Dünyaca ünlü Saatchi Galeri'de farklı bir sergi - Yazan Banu Çarmıklı
Serginin başlığı olan Pangaea 200 milyon yıl önce dünyanın oluşumundan beri var olmuş dördüncü ve son süper kıtadır. Magma tabakasında ki konveksiyonel hareketler sonucunda ikiye bölünmüş, bu bölünmeden sonra Güney’de kalan kısmına Gondvana, Kuzey’de kalan kısmına da Laurasia adı verilmiştir Gondvana sonradan Güney Amerika, Afrika, Avusturalya, Antartika kıtaları olarak ayrılmıştır. Laurasia ise Kuzey Amerika, Avrupa ve Asya kıtaları olarak kalmıştır. Başka bir ifade ile dünyada yaşam başladığında bütün kıtaların bir ada gibi birbirleri ile birleşik halinde oluşunun adı Pangaea’dır.

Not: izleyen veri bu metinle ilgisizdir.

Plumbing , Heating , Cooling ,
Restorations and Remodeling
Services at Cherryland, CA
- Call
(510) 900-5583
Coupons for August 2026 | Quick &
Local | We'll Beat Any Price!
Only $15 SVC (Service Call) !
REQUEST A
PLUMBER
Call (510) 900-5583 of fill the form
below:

Londra Saatchi Galeri’deki sergi hızla gelişen küresel sanat dünyasında farklı kültürlerden gelen ve gelecek vaad eden sanatçıların çalışmalarından oluşuyor. Sanatçıların biyografilerine bir göz attığımda onların enternasyonel sanat platformunda tanınmış isimler olduğunu fark ediyorum. Giriş salonunda yer alan karıncalardan oluşan duvar enstalasyonu, inanılmaz etkileyiciydi.
Rafael Gómezbarros, Casa Tomada
Yakından bakıldığında insana ait bir kafa tasını andıran bu küçük hayvancıklar, Kolombiya’lı sanatçı Rafael Gomezbarros’un dünyada ki milyonlarca insanın iltica arayışı içinde, göç kavramına dikkat çeken bir yapıtı. Kolombiyalı sanatçı çalışmalarında, özellikle son elli yıl içinde memleketinde yaşanan şiddetli çatışmalar sonucu ölen ve evsiz kalan insanlara değiniyor. Sanatçı çalışkan olarak bilinen karıncaları bu yerleştirmede metafor olarak kullanmış ve onların bir arada ki karmaşık yapısını insanların kaotik durumlarına benzetmiş. Olduğundan çok daha büyük boyutlarda sunduğu karıncaları, ruha benzer organizmalar olarak temsil ederken, kaybolan insanlara göndermede bulunuyor. Enstalasyonun adı “Casa Tomada” Arjantin’li yazar Julio Cortazar’ın bir eserinden alıntı. Yazar şöyle der “Eğer bir ulus ölülerini gömmez ise, daima çatıda ruhlar olacaktır.”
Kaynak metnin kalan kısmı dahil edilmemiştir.